作者:任智
在當代中日文學版圖上,吳民民與水上勉是兩位截然不同卻又有某些共通關懷的小說家。吳民民,出生於中國上海,留學日本早稻田大學並長期旅居日本。他既是報告文學作家也是小說家,善於書寫跨國背景下的小人物命運。《欲望的地平線》(2008年)是他的代表性長篇小說之一,故事橫跨中日兩地,以一位身世坎坷的絕色女子梅月的人生經歷為主線,描繪了祖孫兩代母女的悲劇人生。作品深刻細膩地展示出現代社會中人性之貪婪與欲望如何被點燃,進而扭曲並扼殺人性。水上勉則是日本昭和時代的重要作家,曾少年出家當過禪寺侍者,後活躍於20世紀中葉至晚期的文壇。他1961年以《雁之寺》獲直木獎,之後又創作了《越前竹人形》《金澤的雪》《良寬》等作品,多部被改編為電影或舞臺劇。水上勉的小說以關注社會底層小人物著稱,尤其擅長描寫女性命運,並以融匯日本傳統美感的抒情筆調(人稱“水上調”)獨樹一幟。這兩位作家分屬不同文化語境與時代:吳民民身處世紀之交的中日跨文化場域,水上勉立足戰後日本的本土社會。然而,他們都聚焦於邊緣人物的悲劇命運,對人性與社會進行深刻拷問。本文擬從宗教性與社會性兩個維度比較吳民民《欲望的地平線》與水上勉數部小說(《雁之寺》《越前竹人形》《金澤的雪》《良寬》)的異同,重點探討兩位作家筆下被邊緣化的小人物(如妓女、工人、破落貴族、逃犯等)的書寫,以及兩者在文體風格與人物構造上的差異。通過比較,可以更清晰地理解兩位作家如何在悲劇意識與人性探索上各展所長,並為文學注入怎樣的意義。


宗教性維度的差異與共通
宗教性在兩位作家的作品中扮演著重要卻不同的角色。水上勉由於幼年在禪寺生活的經歷,其創作深受佛教思想影響。他的作品中直接出現宗教場域與人物:《雁之寺》的故事就發生在京都郊外的孤峰庵,一座清幽的寺院。小說中的住持北見慈海雖身披袈裟,卻是貪淫虛偽的僧人,整日沉溺女色並殘酷虐待孤苦無依的小沙彌慈念。寺廟本應是清淨之地,慈海的墮落反映出宗教背離教義的人性陰暗面,具有強烈的諷喻意味。最終,無法忍受羞辱的慈念手舉屠刀將這位師父弑殺,隨後遠走他鄉、不知所終。這一情節充滿宿命悲劇色彩:佛門淨地釀成血腥報應,仿佛因果迴圈般昭示著惡行招致惡果。值得注意的是,促使慈念舉刀的深層動機在於扭曲的“戀母情結”——他一直將寄居寺中的麗子視作母親,而眼見慈海霸佔這位自己心目中的“聖母”且麗子一度對他誘引,慈念在巨大的心理衝擊下奮起反抗。這一帶有佛教意味的因果報應與深具弗洛伊德意味的潛意識欲望交織,使作品兼具宗教寓言與人性悲劇的雙重意蘊。

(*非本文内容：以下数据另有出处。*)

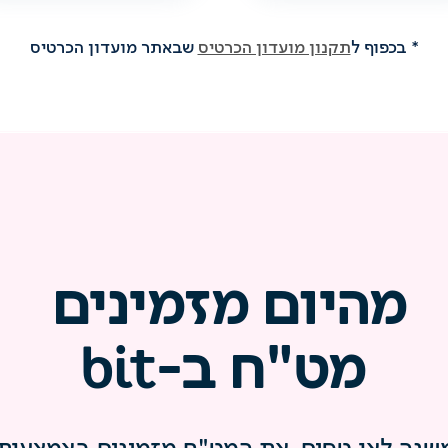
* בכפוף ל
תקנון מועדון הכרטיס
שבאתר מועדון הכרטיס
מהיום מזמינים
מט"ח ב-bit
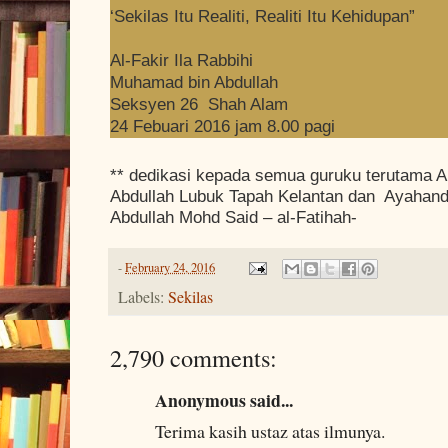
‘Sekilas Itu Realiti, Realiti Itu Kehidupan”
Al-Fakir Ila Rabbihi
Muhamad bin Abdullah
Seksyen 26 Shah Alam
24 Febuari 2016 jam 8.00 pagi
** dedikasi kepada semua guruku terutama A
Abdullah Lubuk Tapah Kelantan dan Ayahand
Abdullah Mohd Said – al-Fatihah-
-
February 24, 2016
Labels:
Sekilas
2,790 comments:
Anonymous said...
Terima kasih ustaz atas ilmunya.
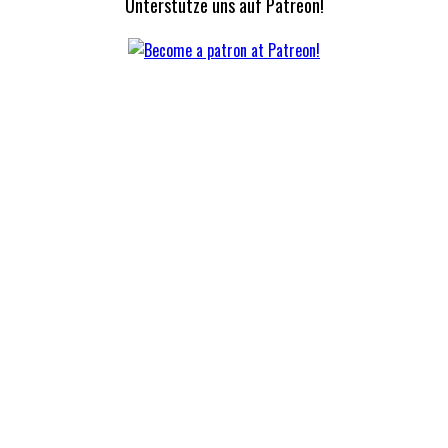
Unterstütze uns auf Patreon!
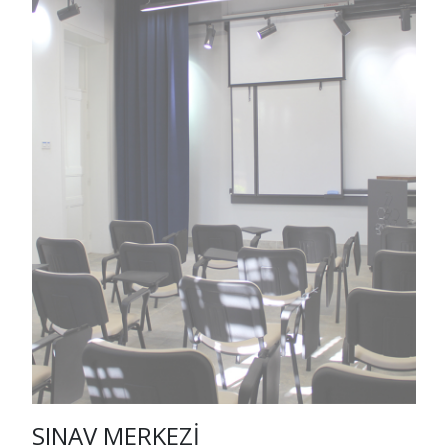
SINAV MERKEZİ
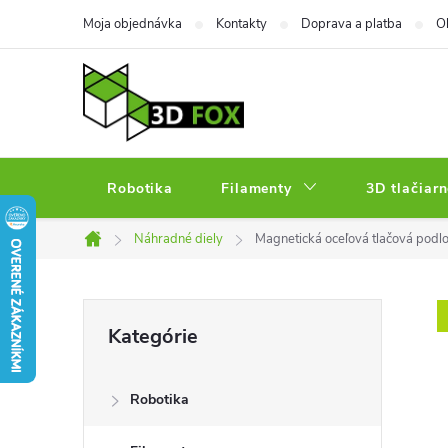
Prejsť
Moja objednávka
Kontakty
Doprava a platba
O
na
obsah
Robotika
Filamenty
3D tlačiarn
Náhradné diely
Magnetická oceľová tlačová pod
Domov
B
Preskočiť
Kategórie
kategórie
o
Robotika
č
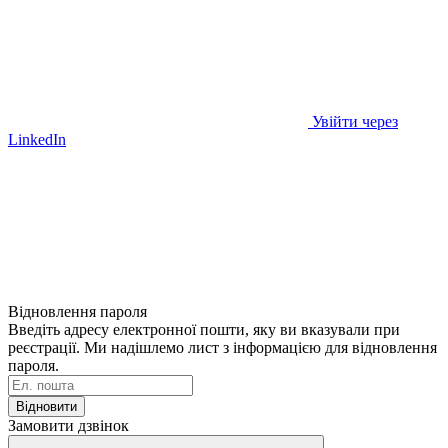
Увійти через
LinkedIn
Відновлення пароля
Введіть адресу електронної пошти, яку ви вказували при
реєстрації. Ми надішлемо лист з інформацією для відновлення
пароля.
Відновити
Замовити дзвінок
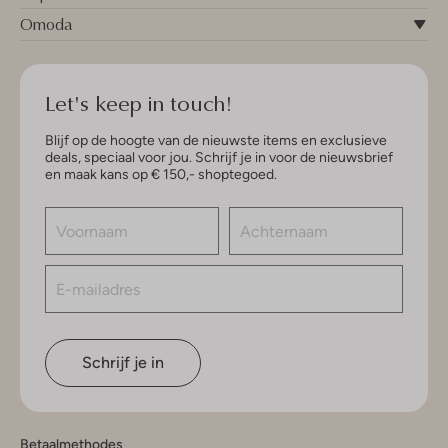
Omoda
Let's keep in touch!
Blijf op de hoogte van de nieuwste items en exclusieve
deals, speciaal voor jou. Schrijf je in voor de nieuwsbrief
en maak kans op € 150,- shoptegoed.
Schrijf je in
Betaalmethodes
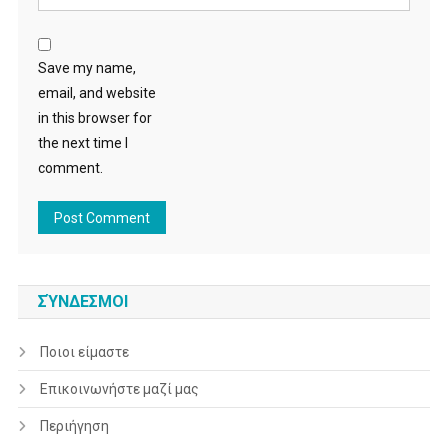
Save my name,
email, and website
in this browser for
the next time I
comment.
ΣΎΝΔΕΣΜΟΙ
Ποιοι είμαστε
Επικοινωνήστε μαζί μας
Περιήγηση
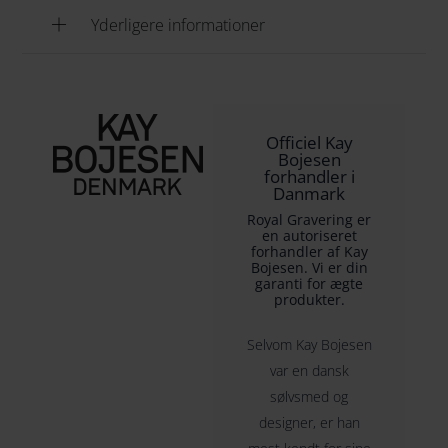
Yderligere informationer
Officiel Kay
Bojesen
forhandler i
Danmark
Royal Gravering er
en autoriseret
forhandler af Kay
Bojesen. Vi er din
garanti for ægte
produkter.
Selvom Kay Bojesen
var en dansk
sølvsmed og
designer, er han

相較而言,吳民民在《欲望的地平線》中並未直接描寫出家人或宗教場景,但其作品同樣蘊含著對宿命和超越性問題的思考。小說中的人物梅月身處20世紀後期的中日社會旋渦中,她和上一代女性都經歷了常人難以承受的苦難與屈辱。雖然文本未必明言佛教思想,但兩代人相似的悲劇命運很容易令人聯想到一種宿命論:仿佛命運的業報在家族中代際相傳,上一代女性的遭遇(可能包括戰爭創傷、貧困淪落等)投射到下一代身上,形成宿命般的迴圈。這種代際悲劇帶有濃厚的宿命色彩,隱隱呼應東方文化中“因果報應”“報應不爽”的觀念。此外,吳民民筆下人物在極端境遇中對救贖的渴求,也體現了一種近乎宗教性的探索。面對貪欲橫流的社會,梅月一生中的轉折和沉浮是否有一種更高層面的意義?小說通過展示欲望之害來拷問人性的墮落和救贖的可能。佛教認為“欲望乃萬惡之源”,水上勉作品中的悲劇恰源自肉欲與執念(如慈海之淫欲導致毀滅),而吳民民小說題名即點出“欲望”二字,其對人性貪婪的描繪同樣暗合了這一東方智慧:過盛的欲望只會引向毀滅。可以說,兩位作家在宗教性維度上的共通點在於對欲望的警醒與對因果宿命的體認——前者通過寺院悲劇直觀展現因欲生災,後者以紅顏多舛的命運隱喻宿命報應。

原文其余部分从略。